#### Task requirements:
Only lines with the word "detect" are wanted; copy each of them from the listing below.

#### Data to process:
<<<<
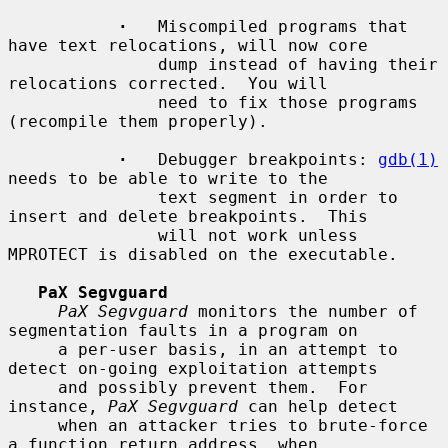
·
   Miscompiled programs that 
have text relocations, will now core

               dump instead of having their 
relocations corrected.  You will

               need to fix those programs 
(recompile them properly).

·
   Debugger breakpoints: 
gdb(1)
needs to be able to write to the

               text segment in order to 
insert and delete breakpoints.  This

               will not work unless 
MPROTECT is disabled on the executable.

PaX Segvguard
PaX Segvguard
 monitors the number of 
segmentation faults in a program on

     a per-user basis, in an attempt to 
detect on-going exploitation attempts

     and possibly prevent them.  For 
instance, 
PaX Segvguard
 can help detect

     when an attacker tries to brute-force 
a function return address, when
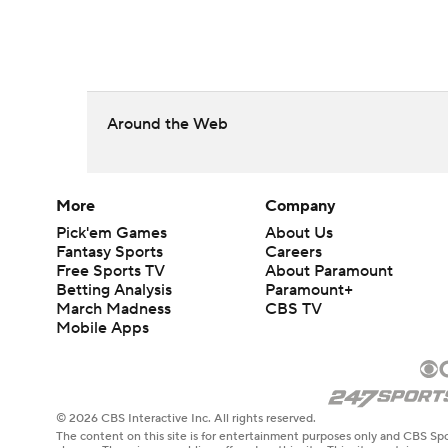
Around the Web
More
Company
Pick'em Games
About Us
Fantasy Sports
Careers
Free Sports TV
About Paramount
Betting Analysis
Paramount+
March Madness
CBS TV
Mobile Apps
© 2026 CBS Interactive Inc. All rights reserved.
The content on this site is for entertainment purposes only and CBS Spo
>>>>
<<<<
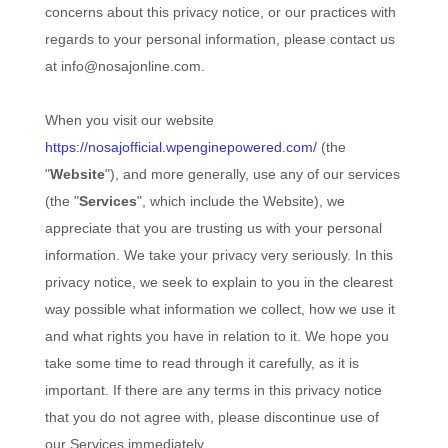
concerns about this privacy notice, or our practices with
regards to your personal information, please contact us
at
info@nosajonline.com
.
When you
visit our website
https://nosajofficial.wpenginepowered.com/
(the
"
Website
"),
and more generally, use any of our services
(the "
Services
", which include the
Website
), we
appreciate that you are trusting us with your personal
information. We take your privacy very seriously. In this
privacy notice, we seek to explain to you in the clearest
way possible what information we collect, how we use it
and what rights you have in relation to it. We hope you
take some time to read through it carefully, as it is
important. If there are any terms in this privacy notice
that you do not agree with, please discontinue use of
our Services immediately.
>>>>
#### Reply:
detect on-going exploitation attempts
 can help detect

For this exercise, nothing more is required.